Ella menggelengkan kepalanya, kalau ditanya soal cinta, Ella tak memiliki itu lagi, “ kakek, nenek dan Karina sha, mereka akan jadi sasaran kemarahan keluarga ini kalau akau samapi keluar dari rumah ini. Aku diancam aku tak bisa berbuat apa apa, keluar tanpa seijin merkea sama saja aku menyerahkan nyawa Kakek, nenek dan Karina pada mereka, aku tidak bisa,” jelas Ella dengan air mata berlinang membasahi kedua pelupuk matanya.
“Ckkk kenapa kau harus bertemu dengan manusia manusia seperti mereka, tak punya hati, haishhhhh... sialan...” geram Sasha yang terus menerus mengumpat dan mengoceh setiap membicarakan keluarga Jaya.
“tampaknya kau memiliki dendam kesumat pada keluarga ini sha, kenapa kau sangat membenci mereka?” tanya Ella.
“Ck... entah, mereka pantas dibenci, kau tak usah mengurusiku, urus saja dirimu, kau ini harus makan yang banyak, rawat tubuhmu, kau harus sehat Ella, bagaimana kau bisa hidup dengan tubuh kurus ini, apa kata Karian nanti jika melihatmu la, dia pasti akan sangat sedih,” ucap Sasha.
“makanya aku menolak bertemu dengannya, dan kumohon jangan bilang apa apa pada Karina,” ucap Ella.

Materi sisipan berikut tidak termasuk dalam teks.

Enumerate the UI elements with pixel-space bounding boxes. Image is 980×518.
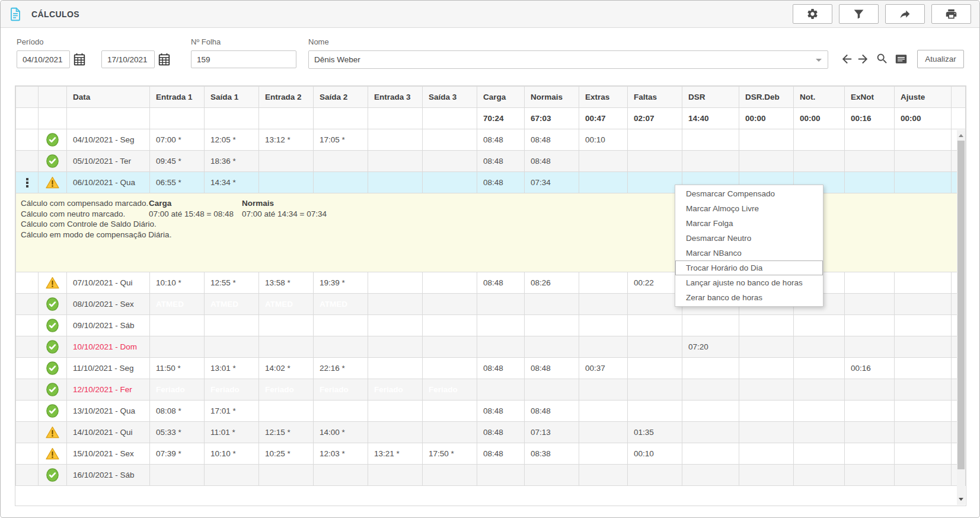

“yayayay... terserah padamu, sudahlah istirahat dulu setelah itu kau makan yang banyak selagi dia memperbolehkan mu makan,” ucap Sasha seraya mengalihkan pandangannya ke arah lain menghindari tatapan mata Ella.
“Mana mungkin aku mendiamkan kejadian ini dari Karina la, dia tau semunya Ella, dia hanya tidak mengatakannya agar kau tidak khawatir, keluarga Jaya memang harus diratakan..” batin Sasha.
.......
.......
.......
...to be continued 🤪...
__ADS_1
...Jangan lupa like, vote dan komen 😊😉...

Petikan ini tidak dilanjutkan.